The occurrence of surface tension gradient discontinuities and zero mobility for Allen-Cahn and curvature flows in periodic media

TL;DR

This paper investigates the regularity of effective surface tensions and the occurrence of zero mobility in gradient flows within heterogeneous media, revealing generic discontinuities and pinning phenomena in both sharp and diffuse interface models.

Contribution

It demonstrates that gradient discontinuities are typical in sharp interface models and shows the existence of zero mobility scenarios in both sharp and diffuse models, extending previous work.

Findings

Gradient discontinuities are generic for sharp interface models.

Laminate solutions in diffuse models often are not foliations and have gaps.

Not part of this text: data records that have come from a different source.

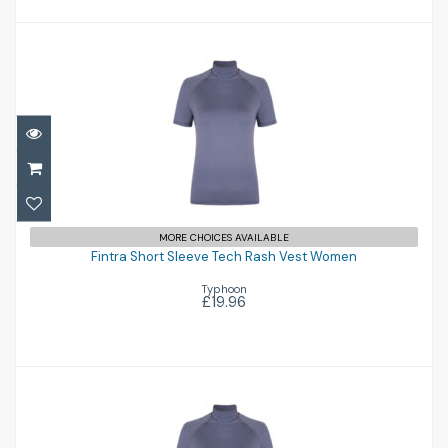
Fintra Short Sleeve Tech Rash Vest
MORE CHOICES AVAILABLE
Women
Fintra Short Sleeve Tech Rash Vest Women
Typhoon
£19.96
£19.96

Examples of zero mobility and pinning at every direction are constructed.

Abstract

We construct several examples related to the scaling limits of energy minimizers and gradient flows of surface energy functionals in heterogeneous media. These include both sharp and diffuse interface models. The focus is on two separate but related issues, the regularity of effective surface tensions and the occurrence of zero mobility in the associated gradient flows. On regularity we build on the theory of Goldman, Chambolle and Novaga to show that gradient discontinuities in the surface tension are generic for sharp interface models. In the diffuse interface case we only show that the laminations by plane-like solutions satisfying the strong Birkhoff property generically are not foliations and do have gaps. On mobility we construct examples in both the sharp and diffuse interface case where the homogenization scaling limit of the $L^2$ gradient flow is trivial, i.e. there is pinning at every direction. In the sharp interface case, these are related to examples previously constructed by Novaga and Valdinoci for forced mean curvature flow.